Then the coldness of his heart answered things that would have been terrible upon a tongue. And the Chief listened.

So it happened one evening that a runner came to the lodge of the youth called Wazadi, summoning him to go to the big chief's lodge. Wazadi followed the runner to the big lodge.

He pushed aside the buffalo hide that hung across the door and entered. The chief, dressed in his most elaborate garments, profusely decorated with wolfs' teeth and hawks' beaks, sat alone by his fire. As the youth entered, the chief arose and stood in the glare of the flames that gave an additional attraction to his regal figure. For a moment Wazadi stood awed into immobility at the sight, nor moved until Wazhinga Saba smiled a pleasant smile. The smile had its meaning. The Chief had wished to dazzle the youth, and it was accomplished.

Wazhinga Saba motioned the youth to sit upon the opposite side of the fire. After a prolonged silence, during which each regarded the other through the haze of flame-lit smoke, the Chief said:

"The great heart of Wazhinga Saba is glad of the good words that have been spoken among the lodges. Does not the Chief love his people? The little words of a chief are big. Wazhinga Saba wishes to do great honor to Wazadi." At the name, the speaker paused and smiled again. "This place is not good," he continued; "there is an evil spirit in this place. There is much sickness and groaning and dying. It must not be. Does not the Great Chief love his people? We will take the sunrise trail; we will leave the groaning and the sickness behind us.
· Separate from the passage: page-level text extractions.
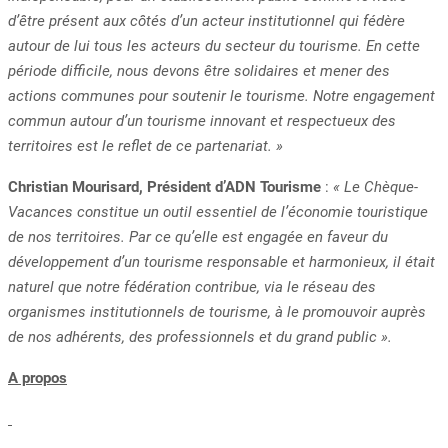
d’être présent aux côtés d’un acteur institutionnel qui fédère
autour de lui tous les acteurs du secteur du tourisme. En cette
période difficile, nous devons être solidaires et mener des
actions communes pour soutenir le tourisme. Notre engagement
commun autour d’un tourisme innovant et respectueux des
territoires est le reflet de ce partenariat. »
Christian Mourisard, Président d’ADN Tourisme
:
« Le Chèque-
Vacances constitue un outil essentiel de l’économie touristique
de nos territoires. Par ce qu’elle est engagée en faveur du
développement d’un tourisme responsable et harmonieux, il était
naturel que notre fédération contribue, via le réseau des
organismes institutionnels de tourisme, à le promouvoir auprès
de nos adhérents, des professionnels et du grand public ».
A propos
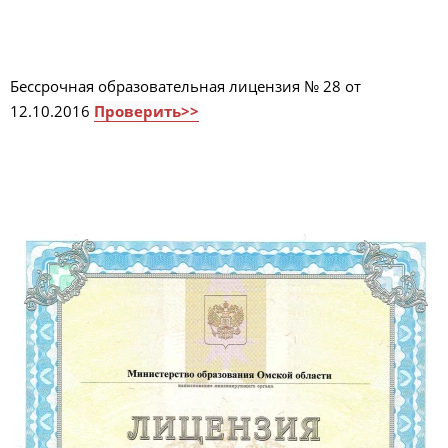
Бессрочная образовательная лицензия № 28 от
12.10.2016
Проверить>>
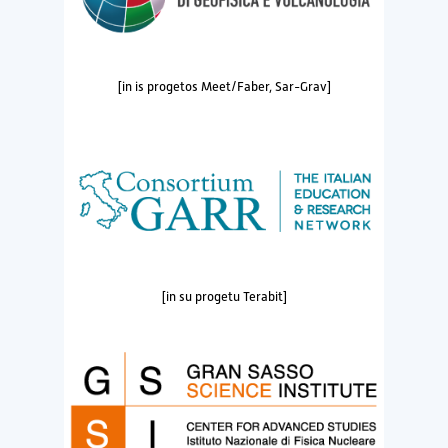
[in is progetos Meet/Faber, Sar-Grav]
[in su progetu Terabit]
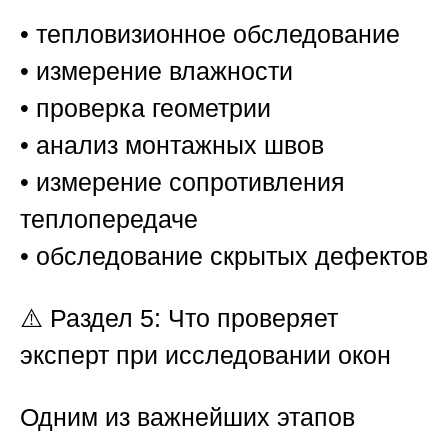
• тепловизионное обследование
• измерение влажности
• проверка геометрии
• анализ монтажных швов
• измерение сопротивления
теплопередаче
• обследование скрытых дефектов
⚠️
Раздел 5: Что проверяет
эксперт при исследовании окон
Одним из важнейших этапов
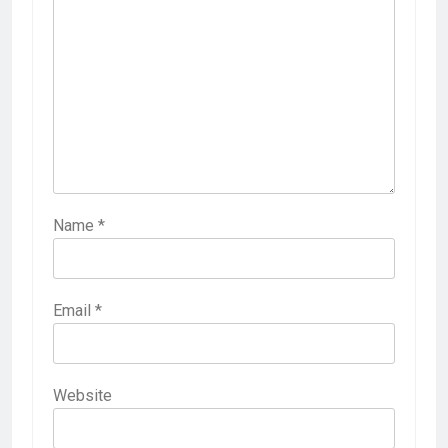
Name
*
Email
*
Website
We will go to the banks of the great smoky water. It is a good place; there are good spirits there."

The Chief paused and looked into the flames, thinking deeply. "I have a deed for a strong and brave man. A good trail must be found that the tribe may not go astray. Is Wazadi strong? Is he brave? Then let him seek a good trail to the great smoky water. Let him go alone, that the honor may not be divided like a big bison by many that are hungry!"

As Wazhinga Saba ceased speaking, a great joy born of vanity blazed in the blood of the youth, and he answered the question in the chief's eyes with a glad voice.

"I am strong and brave! I will seek the trail!"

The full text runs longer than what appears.